Wimpy Bar in the UK in the 1970s. Photo by Alamy
I used to run into former lunch-counter customers of mine around the university and ask them where they ate. They said they cooked for themselves or ate at communal events run by the Jewish chaplaincy or the rabbis. At those events, they were expected to listen to something, to profess a belief, to buy something, if you will. After I left that job, I worked in the public library in a suburb of Leeds. There were cafés that sold coffee but would not let you bring your own kosher food, there were benches on the street where you might stop but be disturbed. I used to take my sandwich into the graveyard because it was the only open space nearby with a bench where nobody would require me to buy anything.
What Wimpy and these tiny kosher businesses offered is not food or even care but space
Since that lunch counter closed, the only kosher establishment you can eat at daily in Leeds is a bakery on the grounds of one of the synagogues. What’s different about it is not the food, or even the kosher ingredients, but the attitude to space. The place itself allows maybe 10 people to sit comfortably inside but it’s the picnic tables outside on the paving stones leading to the gate that I’m talking about. The bakery began with two tables under an awning for the eight days of the year that observant Jews cannot eat bread indoors but have to sit in ‘booths’ to commemorate the Exodus from Egypt. Then the festival was over and the ‘booth’ got put away until next year, but the picnic tables stayed. Then the bakery added more.
The tables are there so you stay and talk. It’s possible you’ll go back and get more coffee, but nobody comes to ask you if you want anything else. The tables serve a social role in the community, one of the few places in Leeds where two older Jewish ladies can sit at a table over kosher food and compare notes about their grandchildren. What I learned cooking at the lunch counter was that what Wimpy and these tiny kosher businesses offered is not food or even care but space. I was, for a time, providing a space where people could feel cared for.
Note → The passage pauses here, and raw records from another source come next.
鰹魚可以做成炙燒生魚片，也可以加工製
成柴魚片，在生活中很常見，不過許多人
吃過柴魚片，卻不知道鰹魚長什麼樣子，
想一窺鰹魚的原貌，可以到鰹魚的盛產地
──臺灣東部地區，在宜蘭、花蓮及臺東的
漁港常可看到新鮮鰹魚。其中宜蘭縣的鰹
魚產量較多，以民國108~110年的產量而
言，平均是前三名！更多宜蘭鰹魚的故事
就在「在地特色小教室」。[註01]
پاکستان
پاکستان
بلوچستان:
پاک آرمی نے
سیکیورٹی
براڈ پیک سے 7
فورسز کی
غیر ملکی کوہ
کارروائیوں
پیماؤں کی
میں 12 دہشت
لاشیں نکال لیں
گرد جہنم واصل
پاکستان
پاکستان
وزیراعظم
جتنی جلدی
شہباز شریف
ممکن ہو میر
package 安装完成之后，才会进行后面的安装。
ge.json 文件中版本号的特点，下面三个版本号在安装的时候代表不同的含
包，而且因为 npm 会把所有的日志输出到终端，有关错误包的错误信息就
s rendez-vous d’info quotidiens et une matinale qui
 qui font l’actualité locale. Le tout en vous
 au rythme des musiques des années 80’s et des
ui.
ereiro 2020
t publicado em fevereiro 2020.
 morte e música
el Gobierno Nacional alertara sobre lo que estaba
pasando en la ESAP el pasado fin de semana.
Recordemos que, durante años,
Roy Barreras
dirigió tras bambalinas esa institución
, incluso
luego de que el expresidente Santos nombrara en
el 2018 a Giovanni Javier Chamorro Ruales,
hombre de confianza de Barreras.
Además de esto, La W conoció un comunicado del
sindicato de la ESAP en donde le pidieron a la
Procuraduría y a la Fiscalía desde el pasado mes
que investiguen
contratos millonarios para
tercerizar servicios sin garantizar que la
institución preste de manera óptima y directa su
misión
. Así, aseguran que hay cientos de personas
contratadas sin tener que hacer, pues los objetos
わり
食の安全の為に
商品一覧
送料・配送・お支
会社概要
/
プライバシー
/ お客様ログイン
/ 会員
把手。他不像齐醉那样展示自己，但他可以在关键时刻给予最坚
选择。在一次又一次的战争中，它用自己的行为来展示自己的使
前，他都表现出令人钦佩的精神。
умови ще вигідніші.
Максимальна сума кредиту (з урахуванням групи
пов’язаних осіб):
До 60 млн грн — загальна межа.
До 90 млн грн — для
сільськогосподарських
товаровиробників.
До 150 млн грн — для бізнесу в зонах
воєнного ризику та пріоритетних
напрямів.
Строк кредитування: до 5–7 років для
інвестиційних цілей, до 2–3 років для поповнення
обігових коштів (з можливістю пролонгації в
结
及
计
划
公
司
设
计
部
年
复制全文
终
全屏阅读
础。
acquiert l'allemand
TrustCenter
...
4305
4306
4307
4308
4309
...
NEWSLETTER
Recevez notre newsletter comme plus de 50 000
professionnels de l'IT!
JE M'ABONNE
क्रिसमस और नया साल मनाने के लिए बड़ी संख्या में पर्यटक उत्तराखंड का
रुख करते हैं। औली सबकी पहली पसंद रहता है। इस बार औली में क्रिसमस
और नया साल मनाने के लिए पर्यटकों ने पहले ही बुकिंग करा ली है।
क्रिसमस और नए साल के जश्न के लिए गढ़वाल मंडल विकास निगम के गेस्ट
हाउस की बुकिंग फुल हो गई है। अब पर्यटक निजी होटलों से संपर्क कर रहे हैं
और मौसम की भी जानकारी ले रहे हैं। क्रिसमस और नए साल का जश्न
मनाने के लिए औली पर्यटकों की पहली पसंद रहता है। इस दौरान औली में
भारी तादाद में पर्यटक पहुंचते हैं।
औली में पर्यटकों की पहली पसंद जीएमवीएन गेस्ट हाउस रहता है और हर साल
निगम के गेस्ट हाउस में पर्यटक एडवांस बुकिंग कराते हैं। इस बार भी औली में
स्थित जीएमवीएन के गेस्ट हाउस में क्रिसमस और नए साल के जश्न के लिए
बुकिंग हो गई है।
When my son comes out of his jiu-jitsu classes and eats his snack, he does it standing at a bus stop. I try to talk to him about his class but he does not want to talk at the bus stop. You have to sit down somewhere, a place between your home and where you do what you do, to really hear yourself. What I needed after going flying at the judo club was a space where I would not be hurried, nor cajoled into buying anything more, just a place to come to myself again. I do not know that those old ladies at the picnic tables go flying on judo mats, but life throws everybody a curve on a regular basis. If you don’t have that place to go to – how will you think about anything you want aside from the next bite?